Emmanuel Wilder, who was running for a state House seat, said he had just spoken with the man.
"He was like, 'Hey, you're a Republican. I'm going to vote for you.'"
Then Wilder, who is black, heard the comment about racism and sexism.
"It didn't sit right with me," he said.
So he decided not to let it go and confronted the voter about what he said to Kubitsky.
"All she asked you is if you wanted a Democratic voting guide. All that was uncalled for," Wilder said, then he added, "His response to me, 'well, there's so much anger.' I was like, 'I understand people are angry. It's a trying time, politics are very personal to people but we have to do politics better.'"
Wilder said he never brought up race or gender.
He just tried to reason with the man about civility and ended the conversation this way:
"'Part of what doing politics better is about is admitting when you've done wrong. And you need to go and apologize.'"
He said the man agreed and then turned and walked toward Kubitsky.
She said she was fearful until the man got close.
"His face softened. And he just said, 'I'm really sorry.' And it just like, I was expecting him to maybe attack me. So it was just this, like, it totally defused the whole thing."
She said the man expressed remorse, telling her, "'I said some things that I shouldn't have said and I'm sorry.'"
Kubitsky said that touched her heart.
"I was so moved by it that I just like gave him a hug," she said.

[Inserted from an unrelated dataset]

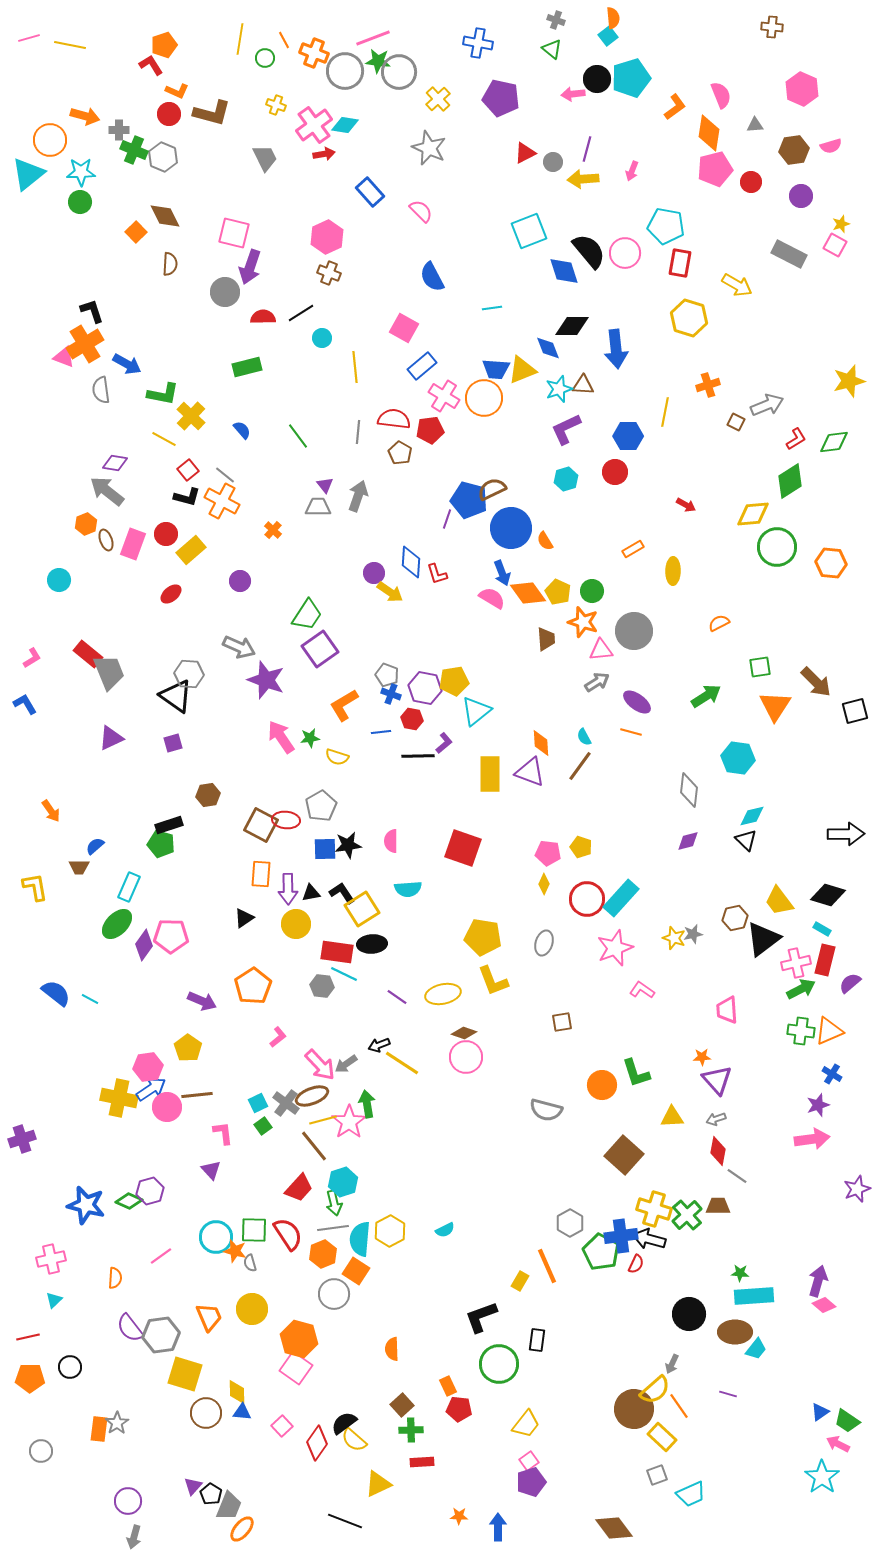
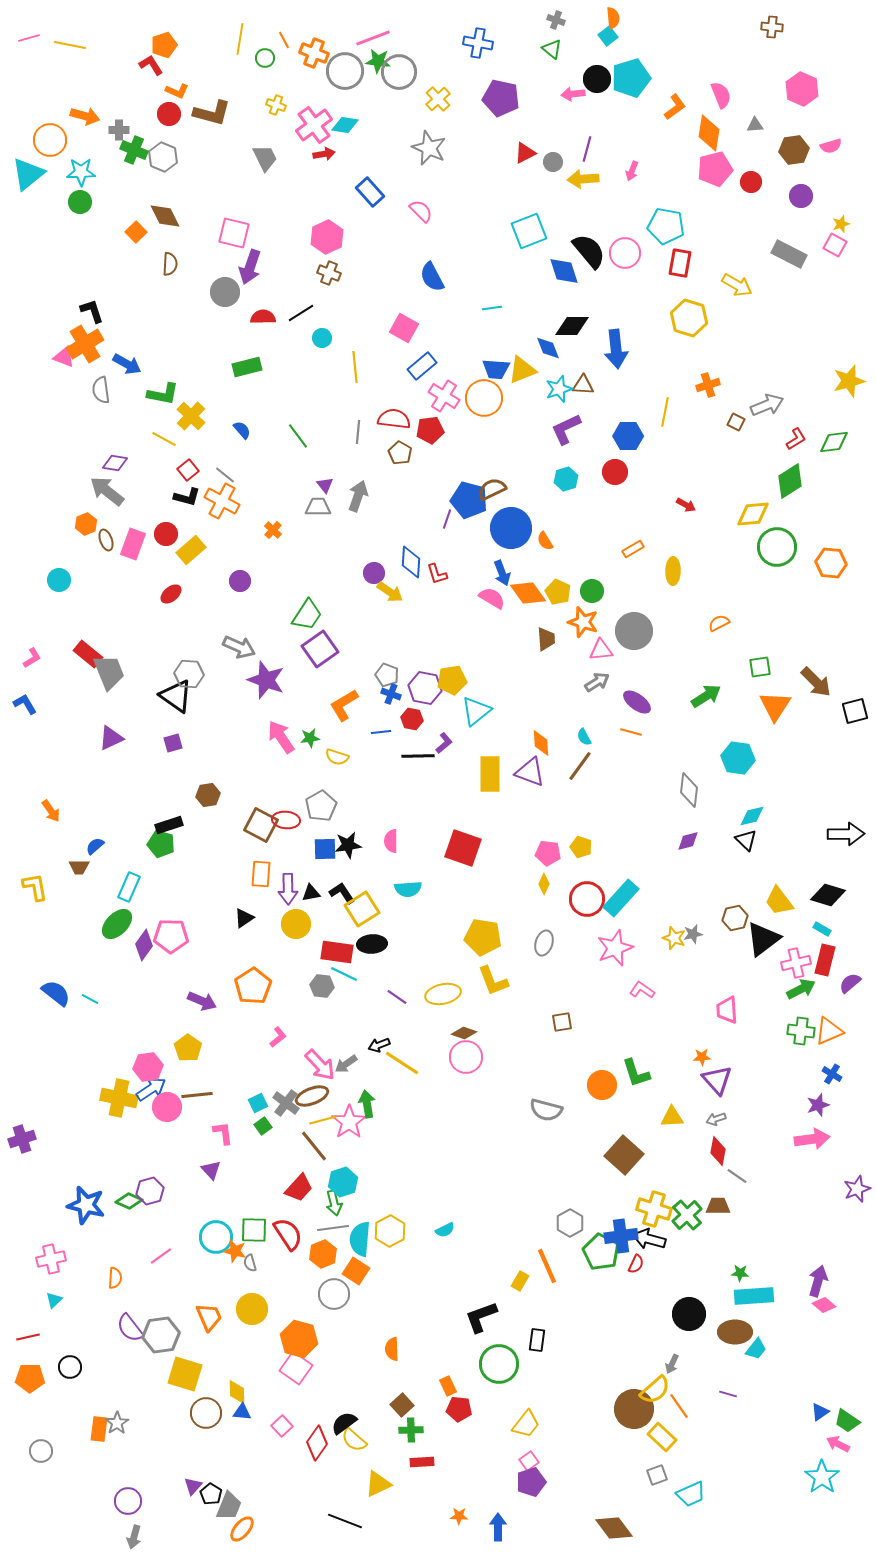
yellow pentagon at (454, 681): moved 2 px left, 1 px up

On Monday, Kubitsky and Wilder went back to Carpenter Elementary to tell their story to ABC11.
Kubitsky was happy to have another opportunity to tell Wilder how she felt.
"I was really amazed at what you were able to do. Thank you so much," she said.
Wilder responded, "I just consider myself fortunate to have been in the right place at the right time."
Kubitsky said Wilder, who is physically imposing at 6-foot, 6-inches tall and 300 pounds, handled the situation with aplomb.
"You didn't call him out in a way that took away his own integrity. And I think that brought out his humanity and the love in his heart," she said to Wilder.
Kubitsky runs a non-profit called the "Look for the Good Project." It teaches school children to not only do good deeds but to reward others who do good deeds by acknowledging those good deeds.
The project hands out business-sized cards that note, "The person giving you this card really appreciates something you did. Please pass this on when you see the good. too!"
Kubitsky admitted that under the current political climate even she may not have been 'looking for the good' in Republicans like Wilder or even the man who yelled at her.
"I am noticing that I have my own biases. And so this is a good experience for me because I just sort of thought, 'Oh, the Republicans are going crazy.' But really, we are human and that's really what this is about. And I think when you have an experience like this that brings people together from both sides of the aisle, we need more of that," she said.
Wilder says that's been a hot topic with him, too.
"In my political friends circle, we challenge ourselves every day to do politics better. And that requires standing up and speaking out when we see stuff like this," the former candidate said.
Kubitsky's Facebook post on the incident has received more than 700 reactions, 50 comments and 170 shares.
Wilder may have lost his bid for a seat in the state House of Representatives but he has renewed the hope of many that Americans can get past their political divisions.
Kubitsky gave Wilder a book called 'Together We Rise' as a token of her gratitude then told him, "You renewed my hope in our country in sort of helping me 'look for the good' so I really want to thank you."
Then the two embraced.
Both hope this kind of affection between a Democrat and a Republican can catch on.